◆ **What is being asked**
Reproduce exactly the lines below, starting at the line that contains "Mask anything matching" and ending with the last line of the records, both included; leave out any pictures.

◆ **Exercise input**
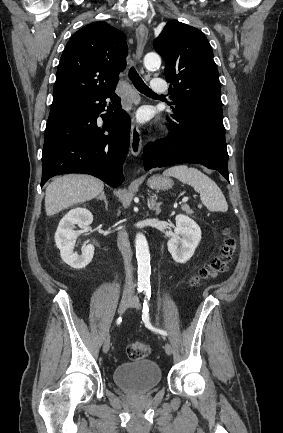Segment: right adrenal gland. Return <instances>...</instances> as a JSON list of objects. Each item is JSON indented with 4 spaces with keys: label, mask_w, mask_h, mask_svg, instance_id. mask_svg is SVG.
I'll list each match as a JSON object with an SVG mask.
<instances>
[{
    "label": "right adrenal gland",
    "mask_w": 283,
    "mask_h": 433,
    "mask_svg": "<svg viewBox=\"0 0 283 433\" xmlns=\"http://www.w3.org/2000/svg\"><path fill=\"white\" fill-rule=\"evenodd\" d=\"M96 198H97V200H104L105 208H107V210H108V200L106 198L105 190H102L101 194H98V196H96Z\"/></svg>",
    "instance_id": "obj_1"
}]
</instances>
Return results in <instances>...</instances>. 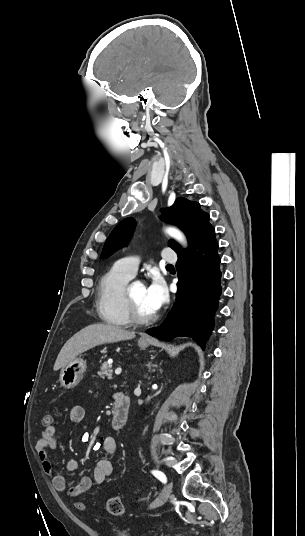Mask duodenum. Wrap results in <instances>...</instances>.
Returning a JSON list of instances; mask_svg holds the SVG:
<instances>
[{
  "instance_id": "410a0bca",
  "label": "duodenum",
  "mask_w": 305,
  "mask_h": 536,
  "mask_svg": "<svg viewBox=\"0 0 305 536\" xmlns=\"http://www.w3.org/2000/svg\"><path fill=\"white\" fill-rule=\"evenodd\" d=\"M130 411V402L127 396L121 392L117 393L114 398V410L112 415V427L119 429L124 426L128 420Z\"/></svg>"
}]
</instances>
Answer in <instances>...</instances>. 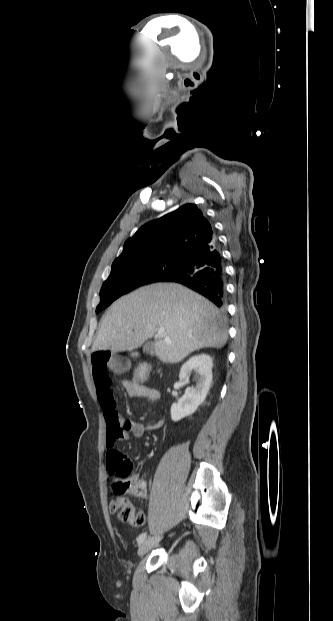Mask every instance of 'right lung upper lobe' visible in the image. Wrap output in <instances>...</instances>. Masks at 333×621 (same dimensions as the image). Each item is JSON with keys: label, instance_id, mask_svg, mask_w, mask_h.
I'll use <instances>...</instances> for the list:
<instances>
[{"label": "right lung upper lobe", "instance_id": "right-lung-upper-lobe-1", "mask_svg": "<svg viewBox=\"0 0 333 621\" xmlns=\"http://www.w3.org/2000/svg\"><path fill=\"white\" fill-rule=\"evenodd\" d=\"M216 238L202 211L187 203L142 226L123 247L113 264L159 257L185 258Z\"/></svg>", "mask_w": 333, "mask_h": 621}]
</instances>
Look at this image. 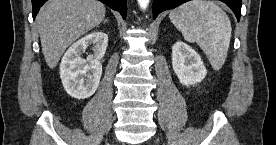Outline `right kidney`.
I'll list each match as a JSON object with an SVG mask.
<instances>
[{
  "mask_svg": "<svg viewBox=\"0 0 276 145\" xmlns=\"http://www.w3.org/2000/svg\"><path fill=\"white\" fill-rule=\"evenodd\" d=\"M93 45V54L83 59L81 54ZM108 45V35L94 31L79 39L64 54L60 63V77L65 91L78 100L92 96L102 75L101 59Z\"/></svg>",
  "mask_w": 276,
  "mask_h": 145,
  "instance_id": "right-kidney-1",
  "label": "right kidney"
}]
</instances>
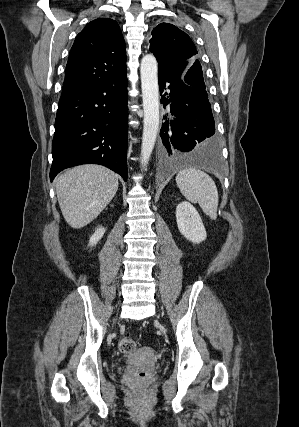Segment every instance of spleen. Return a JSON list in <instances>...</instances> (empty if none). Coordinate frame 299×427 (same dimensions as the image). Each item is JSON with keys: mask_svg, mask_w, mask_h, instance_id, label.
I'll return each mask as SVG.
<instances>
[{"mask_svg": "<svg viewBox=\"0 0 299 427\" xmlns=\"http://www.w3.org/2000/svg\"><path fill=\"white\" fill-rule=\"evenodd\" d=\"M176 184L187 200L198 202L206 215L217 218L218 190L208 174L195 168L183 169L176 176Z\"/></svg>", "mask_w": 299, "mask_h": 427, "instance_id": "obj_1", "label": "spleen"}]
</instances>
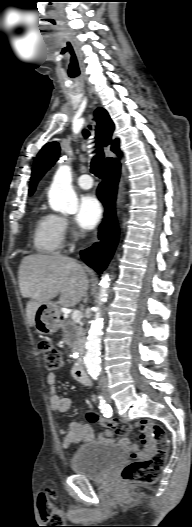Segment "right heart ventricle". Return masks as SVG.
Here are the masks:
<instances>
[{"label": "right heart ventricle", "instance_id": "e07e8e85", "mask_svg": "<svg viewBox=\"0 0 192 527\" xmlns=\"http://www.w3.org/2000/svg\"><path fill=\"white\" fill-rule=\"evenodd\" d=\"M63 239L59 217L41 213L36 220L33 233L35 249L42 254H57L62 248Z\"/></svg>", "mask_w": 192, "mask_h": 527}]
</instances>
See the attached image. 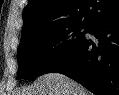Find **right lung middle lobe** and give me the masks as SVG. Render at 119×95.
Here are the masks:
<instances>
[{"label": "right lung middle lobe", "mask_w": 119, "mask_h": 95, "mask_svg": "<svg viewBox=\"0 0 119 95\" xmlns=\"http://www.w3.org/2000/svg\"><path fill=\"white\" fill-rule=\"evenodd\" d=\"M88 28L76 23L48 24L22 36L17 51L18 79L45 74L85 38Z\"/></svg>", "instance_id": "obj_1"}]
</instances>
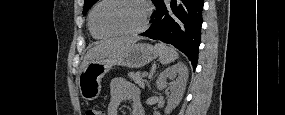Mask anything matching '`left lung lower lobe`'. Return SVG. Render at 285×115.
<instances>
[{"label": "left lung lower lobe", "instance_id": "left-lung-lower-lobe-1", "mask_svg": "<svg viewBox=\"0 0 285 115\" xmlns=\"http://www.w3.org/2000/svg\"><path fill=\"white\" fill-rule=\"evenodd\" d=\"M156 10L152 25L140 35L172 44L191 61L198 62L202 26V0H152Z\"/></svg>", "mask_w": 285, "mask_h": 115}]
</instances>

◆ **Problem solution**
Mask anything matching '`left lung lower lobe`'. Return SVG. Render at 285×115.
<instances>
[{"label": "left lung lower lobe", "instance_id": "left-lung-lower-lobe-1", "mask_svg": "<svg viewBox=\"0 0 285 115\" xmlns=\"http://www.w3.org/2000/svg\"><path fill=\"white\" fill-rule=\"evenodd\" d=\"M156 10L152 25L140 35L172 44L191 61L198 62L202 26V0H152Z\"/></svg>", "mask_w": 285, "mask_h": 115}]
</instances>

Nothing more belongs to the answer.